Did you neglect to mention that Jones is either drunk or retarded?
I have never advocated being fast and loose with "the market's money," let alone a suggestion that open profit risk is "zero."
Keep beating up that straw man -- you're really giving him quite a pounding.
Quote from Ghost of Cutten:
Jones and Smith have identical capital. They have identical trade odds. They have identical risk tolerance when opening a position. How then can Jones justify risking 30%, when if he was fresh back from holiday and seeing the EXACT SAME SETUP, he would only risk 3? How can he justify risking 10 times as much? How can he claim a risk of 30% loss is actually a ZERO RISK position?
I still have no idea where the fuck that 30% came from. And I have even less idea why you are shouting about ZERO RISK, when such was never even close to insinuated by me.
The idea behind pyramiding is an implied odds expectation bet. You pyramid when you feel your expectation on doing so is positive. There is no illusion as to whether it is "the house's money" --- "the house's money" does not enter into it.
The only thing you might be justified in latching onto here, is the decision not to take pyramid risk beyond breakeven on a substantially profitable trade.
But there are logical reasons for picking breakeven as a threshold, in the absence of compelling reasons to pick some other threshold larger or smaller.
And even so, such has NOTHING to do with the illusion of "zero risk" or "the house's money" or any of this other stuff you seem so aggressively on about.
Quote from Ghost of Cutten:
The answer is of course that he can't. If you don't believe me, we can make an even easier reductio ad absurdum. Instead of making it 30% risk of open profit, let's make it 99% risk. Imagine Jones had punted his entire life savings on AAPL at $7 back in 2001. Now he is up almost 900 fold. Smith asks where his stop is. Jones says "at break-even"! Is this anything other than total insanity? According to your theory, Jones is taking not just a sane risk, he is taking NO risk. He could lose 99% of his net worth but according to you he didn't lose a dime.
Sorry but this is nonsense. Losses are losses, there is no difference between dropping 1 million of open profit, and 1 million of realised profit.

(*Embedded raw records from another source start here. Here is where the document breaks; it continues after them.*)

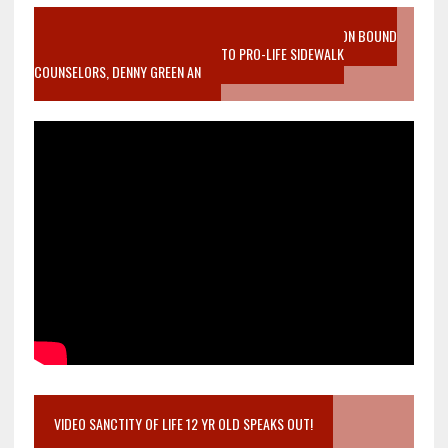
VIDEO SANCTITY OF LIFE EPIDEMIC RICHMOND ABORTION BOUND
MOTHER WHO STOPPED TO LISTEN TO PRO-LIFE SIDEWALK
COUNSELORS, DENNY GREEN AN
VIDEO SANCTITY OF LIFE 12 YR OLD SPEAKS OUT!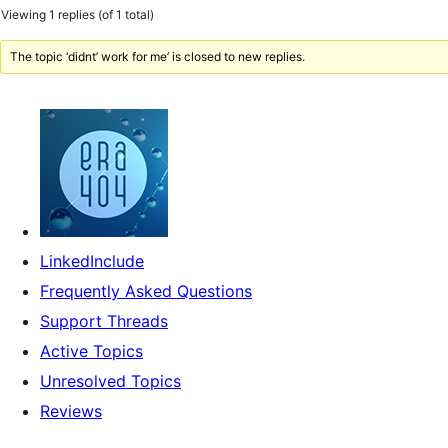
Viewing 1 replies (of 1 total)
The topic ‘didnt’ work for me’ is closed to new replies.
LinkedInclude
Frequently Asked Questions
Support Threads
Active Topics
Unresolved Topics
Reviews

Well, you are right about the nonsense part.
I never said a damn thing about "the house's money" or "zero risk" in respect to pyramiding profits -- you completely and wholly assumed a straw-man meaning out of whole cloth.
If a trader chooses to pyramid the accumulated profits of a trade, he does so as a steward of capital pursuing a worthy opportunity, not as Homer Simpson running around Duff Brewery.
There are logical reasons for limiting the size of the pyramid to accumulated profits within the trade, though frequently the pyramid will be smaller (still leaving profits if new risk point is hit), and on exceptional occasions it can be larger. The pyramiding I gave was a generalized example, not an edict from Moses.
Your whole Smith / Jones example left me quite surprised. The egregious errors you made -- in respect to non-existent assumptions (did Jones somehow communicate via telepathy that he planned to risk 30%?) and the absolutely silly "zero risk" idea -- makes me wonder. I mean seriously, on what fucking planet would a competent trader embrace the assumptions your straw man did?
Wait, hold on, don't answer that... let's just drop this whole thing.